Auch direkt am berüchtigten Neckartor sprechen die Zahlen Bände: Laut Landesanstalt für Umwelt (LUBW) hat die Zahl der Autos dort deutlich abgenommen. Während dort an einigen Wochentagen in der Regel mehr als 60 000 Fahrzeuge gezählt werden, kam Ende März kein Tag mehr auf 40 000. Nur war die Stickoxidbelastung teilweise trotzdem höher als an vergleichbaren Tagen mit deutlich mehr Verkehr.

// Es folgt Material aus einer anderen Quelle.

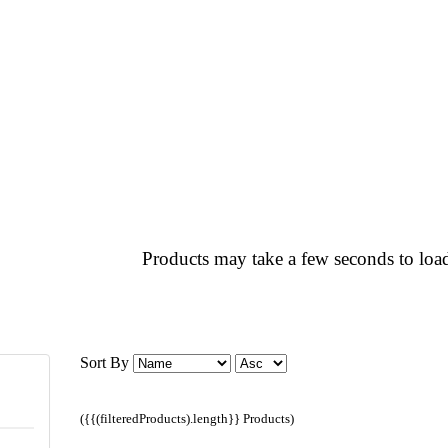
Products may take a few seconds to load
Sort By
({{(filteredProducts).length}} Products)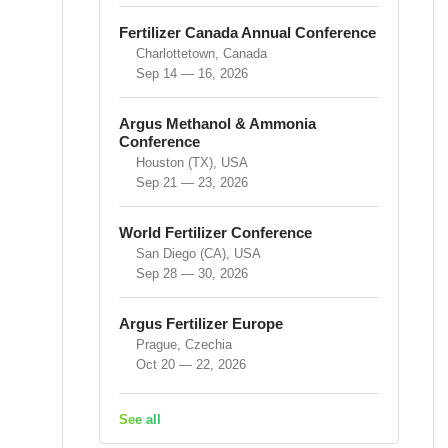
Fertilizer Canada Annual Conference
Charlottetown, Canada
Sep 14 — 16, 2026
Argus Methanol & Ammonia
Conference
Houston (TX), USA
Sep 21 — 23, 2026
World Fertilizer Conference
San Diego (CA), USA
Sep 28 — 30, 2026
Argus Fertilizer Europe
Prague, Czechia
Oct 20 — 22, 2026
See all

Was unternimmt das Land jetzt?

Das Verkehrsministerium hat den Verwaltungsgerichtshof gebeten, die Entscheidung über die weiteren Fahrverbote aufschieben zu dürfen. Dort läuft noch ein Beschwerdeverfahren, in dem sich das Land gegen ein Zwangsgeld von 25 000 Euro wehrt, das es zahlen soll, weil die Euro-5-Fahrverbote bislang nicht umgesetzt wurden. Die Entwicklung sei positiv, aber wegen der Coronavirus-Krise sei nun überhaupt nicht absehbar, wie sich die Lage in den kommenden Monaten entwickeln werde, heißt es zur Begründung. Denkbar wäre zum Beispiel, dass nach dem Ende der größten Beschränkungen wieder mehr Menschen mit dem Auto in die Stadt fahren als vor der Krise - aus Angst vor Ansteckung in Bus oder Bahn.

Wie stehen die Chancen?

Das ist offen und hängt maßgeblich auch von der Haltung der Deutschen Umwelthilfe (DUH) ab, die schon mehrere Zwangsgelder gegen das Land erwirkt hat, weil es seiner Pflicht zur Einführung von Fahrverboten nicht nachkommt. Der Verwaltungsgerichtshof wird die Stellungnahme der DUH in seine Entscheidung einfließen lassen. „Wir sind immer zu Gesprächen bereit“, sagt DUH-Chef Jürgen Resch. Im Zentrum müsse aber immer die Frage stehen, was getan werden könne, um schnellstmöglich den Grenzwert einzuhalten. Mit Nordrhein-Westfalen habe man so schon diverse Vergleiche aushandeln können. Baden-Württemberg hingegen habe sich bislang stets verweigert. Als Grund, jetzt erstmal abzuwarten, werde die DUH die Corona-Krise jedenfalls nicht gelten lassen. „Gerade jetzt ist es notwendig, alles zu tun, um die Werte runterzukriegen“, sagt Resch.